The Christmas tree was decorated with a mix of old handmade and some quaint souvenir decorations from my travels around the country and hidden behind one of the largest was a small blue box holding a two-carat diamond ring that I hoped to give to Cee-Cee.

Would I, I wondered, break the curse that had somehow befallen me with the first two women in my life?

That night, after Mary had been put to sleep in the guest room, we sat down on the couch and turned on the television to watch the millionth showing of "It's a Wonderful Life." As many times as I've seen it and as many times as I promised myself that I wouldn't watch it ever again, I always ended up seeing it.

I had set the coffee table with a variety of small cakes and candies from the café and See's and had just poured three mugs of hot chocolate when my aunt stretched out her arms and making a grand gesture of saying how tired she was and kissing Cee-Cee and me 'goodnight', went to her room and closed the door.

"Well," said Cee-Cee, laughing, "that was nice of her."

"Yes, I guess it was." I sat down and put my arm around her, pulling her closer. I leaned over to kiss her, my hand running through her large dark curls flowing down her back. My lips touched hers and as my tongue slipped into her mouth, I could feel my pulse start to race the same way it always had done every time we kissed.
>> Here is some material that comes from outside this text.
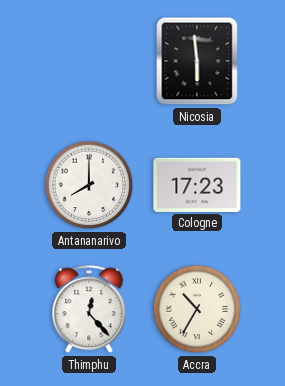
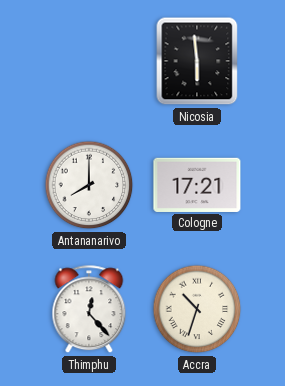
Cologne: 17:23 -> 17:21
Accra: 10:35 -> 10:33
"Cee..." I started to say, putting my hand behind her neck and leaning closer.

"Shhh..." she said, kissing me again. "Don't talk, just kiss."

Later, lying on the couch, my head on her lap, I looked up and smiled. I felt it was time. I got up from the couch and went over to the tree and crouched down, looking at the small box hanging from the tree branch. "Look at this," I said, pointing out the box to her.
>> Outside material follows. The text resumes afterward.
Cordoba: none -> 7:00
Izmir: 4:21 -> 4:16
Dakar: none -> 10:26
"What?" she asked, coming over to my side.

"There seems to be something hanging here, something with your name on it." I pulled it forward toward her. "Look."
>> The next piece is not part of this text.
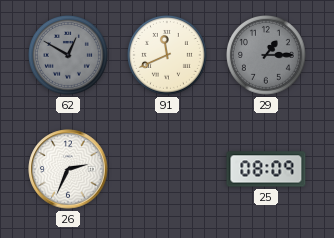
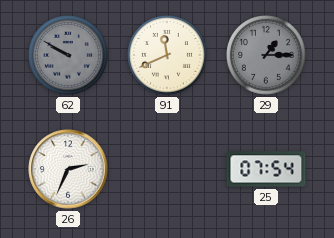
62: 12:50 -> 9:50
25: 08:09 -> 07:54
Cee-Cee took the small box from the branch and pulled it toward her. She began to form a hopeful smile, as if knowing what was inside. She looked at me with that little girl smile that women have when they know they have what they want.

"Yes," she said, not even waiting to open the box containing the perfect diamond.

Thank God, I thought.

That night, she took in a long, deep breath and after I put the ring on her finger, we checked on Mary and went to my room.

I put my hand over hers and tried to control the rush of heat that blazed through my body but there was no denying it. She instinctively reached a hand to my cheek. With her tenderness, I took a quick breath of my own. I looked down into her eyes and knew I had to kiss her; reaching out I drew her close and lowered my head, capturing her mouth with mine. In the space of a single heartbeat I drew her fully into it. It was impossible to move and I could feel the heat between us as we slipped deeper into the kiss.

I thought I had been prepared for this but as my mouth moved over hers, the sensations that ripped through me had me dragging her closer until her body was molding itself to mine. The ring made everything different, everything new.

I wanted to touch her everywhere, to lay claim to what I now considered truly mine and the simple movement of my hand along her back had me aching for more. The touch of her skin sent sparks dancing through me.

What a kiss. It took all my willpower to keep from ripping her clothes off right then and there. I held her closer, if that were possible and she cried out. Very gently, I took hold of her hands and lowered them before pressing my thumbs to her face, moving them in slow, sensual circles.

Her moans told me that she felt the sensation was one that she treasured and I could feel her heartbeat speed up as her entire body responded to my touch. I could feel the warmth of her breath on my face as I softly brushed my mouth over her face, her forehead, her nose. She closed her eyes and swayed toward me, offering her lips.

It seemed like an eternity before I lowered my mouth to hers again and when I did there was an explosion of color behind my closed eyes and I felt as if the whole room dipped and swayed from one side to the other and I held her to keep from falling to the floor. That ring and her acceptance had made all the difference in our relationship.